§ **Your task**
After locating the line that holds "Trouvez ou devenez un cabinet syndic certifié", copy that line and all that follow it word for word through the end of the data, with no pictures.

··· Data to examine ···

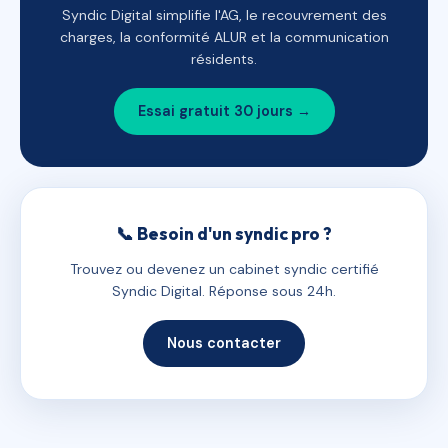
Syndic Digital simplifie l'AG, le recouvrement des
charges, la conformité ALUR et la communication
résidents.
Essai gratuit 30 jours →
📞 Besoin d'un syndic pro ?
Trouvez ou devenez un cabinet syndic certifié
Syndic Digital. Réponse sous 24h.
Nous contacter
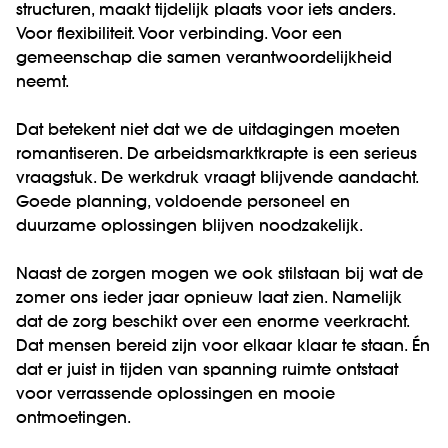
structuren, maakt tijdelijk plaats voor iets anders.
Voor flexibiliteit. Voor verbinding. Voor een
gemeenschap die samen verantwoordelijkheid
neemt.
Dat betekent niet dat we de uitdagingen moeten
romantiseren.
De arbeidsmarktkrapte is een serieus
vraagstuk. De werkdruk vraagt blijvende aandacht.
Goede planning, voldoende personeel en
duurzame oplossingen blijven noodzakelijk.
Naast de zorgen mogen we ook stilstaan bij wat de
zomer ons ieder jaar opnieuw laat zien. Namelijk
dat de zorg beschikt over een enorme veerkracht.
Dat mensen bereid zijn voor elkaar klaar te staan. Én
dat er juist in tijden van spanning ruimte ontstaat
voor verrassende oplossingen en mooie
ontmoetingen.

···

§ **Task answer**
Trouvez ou devenez un cabinet syndic certifié
Syndic Digital. Réponse sous 24h.
Nous contacter
structuren, maakt tijdelijk plaats voor iets anders.
Voor flexibiliteit. Voor verbinding. Voor een
gemeenschap die samen verantwoordelijkheid
neemt.
Dat betekent niet dat we de uitdagingen moeten
romantiseren.
De arbeidsmarktkrapte is een serieus
vraagstuk. De werkdruk vraagt blijvende aandacht.
Goede planning, voldoende personeel en
duurzame oplossingen blijven noodzakelijk.
Naast de zorgen mogen we ook stilstaan bij wat de
zomer ons ieder jaar opnieuw laat zien. Namelijk
dat de zorg beschikt over een enorme veerkracht.
Dat mensen bereid zijn voor elkaar klaar te staan. Én
dat er juist in tijden van spanning ruimte ontstaat
voor verrassende oplossingen en mooie
ontmoetingen.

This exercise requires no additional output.